The principal at Cranford Burns Middle School in Mobile, Alabama promptly placed the longtime educator on administrative leave after angry parents complained, NBC News reports.
Here are a few of the questions Bolser gave her eighth-grade class, via NBC:
“Tyrone knocked up 4 girls in the gang. There are 20 girls in his gang. What is the exact percentage of girls Tyrone knocked up?”
“Pedro got 6 years for murder. He also got $10,000 for the hit. If his common-law wife spends $100 of his hit money per month, how much money will be left when he gets out?”
The test has been floating around for years. White lady teacher, about to retire. School year is almost done… No biggie. Then I saw this in the article:
Parent Erica Hall told NBC affiliate WPMI-TV that her son snapped a picture of the quiz and sent it to her. She and her husband, both outraged, visited the principal.
According to NBC, school communications director Rena Philips said Hall and her husband were the only parents to complain, even though a lot of anger was expressed on social media. She said school officials quickly addressed the issue:
“The principal looked into it and then our school resource officer investigated it and then we immediately put the teacher on administrative leave.”
The school resource officer is not generally an educator in charge of resources.

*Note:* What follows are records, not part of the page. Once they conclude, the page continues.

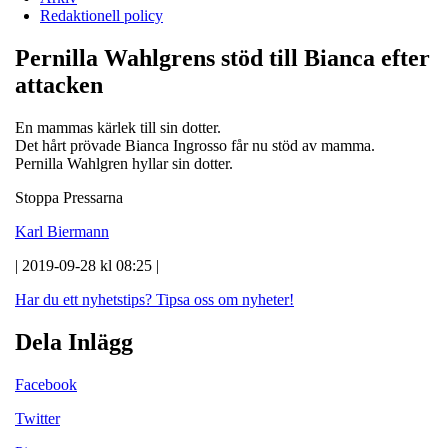
Redaktionell policy
Pernilla Wahlgrens stöd till Bianca efter
attacken
En mammas kärlek till sin dotter.
Det hårt prövade Bianca Ingrosso får nu stöd av mamma.
Pernilla Wahlgren hyllar sin dotter.
Stoppa Pressarna
Karl Biermann
| 2019-09-28 kl 08:25 |
Har du ett nyhetstips?
Tipsa oss om nyheter!
Dela Inlägg
Facebook
Twitter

That’s what they call the in-house police officer. The principal called in NOT the head of the department, NOT the Human Resources rep for the school and NOT anybody in educational administration. The second step was to call in the on-campus police.
When the SRO slammed that high school girl to the floor in South Carolina, I questioned the use of the police in enforcing school rules. There are police, and there are school employees. Police should not be enforcing a “no phones” policy, and they sure have no reason to investigate a test passed out by a teacher.